One of the significant challenges in orthodontics is the diagnosis and management of impacted canines [3]. Impacted canines occur in approximately 1-3% of the population, with maxillary canines being more frequently affected than mandibular canines. Accurate diagnosis is crucial as these impactions can lead to complications such as root resorption of adjacent teeth, cyst formation, and aesthetic concerns. Traditional 2D diagnostic tools, such as panoramic radiographs, often fall short in providing precise localization and orientation of impacted canines, leading to potential misdiagnosis or treatment delays. Studies have shown that panoramic radiographs can misinterpret the position of impacted canines in up to 50% of cases, emphasizing the need for more reliable diagnostic tools.
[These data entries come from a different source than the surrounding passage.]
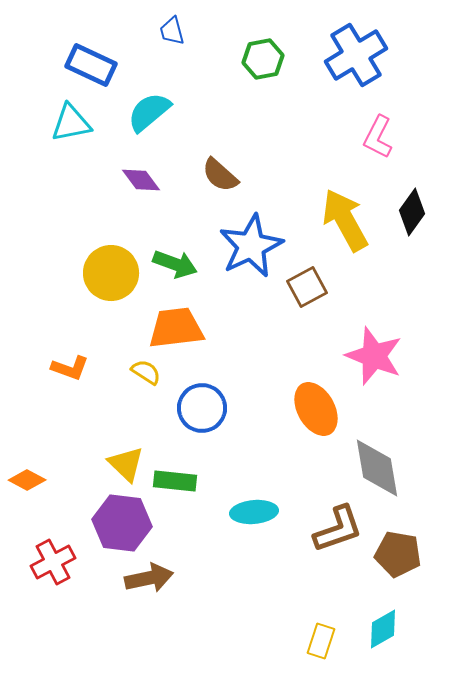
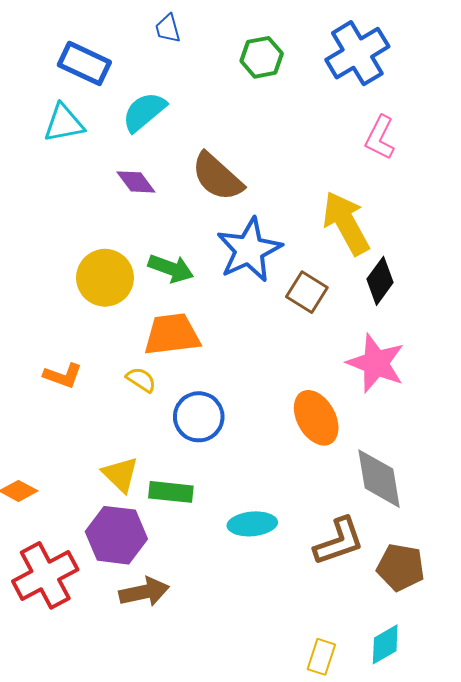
brown semicircle: (220, 175) -> (217, 177), size x1.4
black diamond: (412, 212) -> (380, 281), moved
brown square: (307, 287) -> (307, 292), turned -30
red cross: (53, 562) -> (45, 575), size x1.4

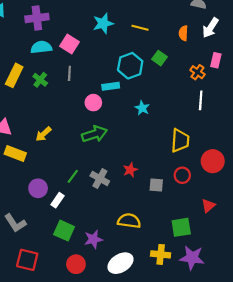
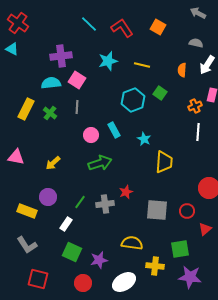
purple cross: (37, 18) -> (61, 56), moved
orange cross: (197, 72) -> (195, 106), turned 32
cyan rectangle: (111, 86) -> (114, 130), moved, turned 70
pink circle: (93, 103) -> (91, 135), moved
yellow trapezoid: (180, 141) -> (164, 162), moved
yellow rectangle: (15, 154) -> (27, 211), moved
red star: (130, 170) -> (126, 192), moved
red circle: (182, 175) -> (187, 211), moved
gray cross: (100, 179) -> (105, 204), turned -36
gray square: (156, 185) -> (157, 210), size x1.6
purple circle: (38, 188) -> (48, 197), moved
yellow cross: (161, 254) -> (155, 266), moved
Cone Beam Computed Tomography (CBCT) has emerged as a valuable tool in this context, providing three-dimensional imaging that allows for precise localization and assessment of impacted canines. Alongside CBCT, another diagnostic tool gaining prominence is the KPG index. The KPG index is designed to assess and predict the outcomes of orthodontic treatments, offering a comprehensive approach that combines both aesthetic and functional parameters. With its robust diagnostic framework, it assists clinicians in predicting the complexity of cases involving impacted canines, facilitating more targeted and effective interventions. When these tools are combined, the diagnostic accuracy and treatment planning for impacted canines are further enhanced. As orthodontics increasingly embraces digital technology, the KPG index stands out for its potential to integrate seamlessly with these tools, thereby improving its diagnostic and predictive capabilities [4].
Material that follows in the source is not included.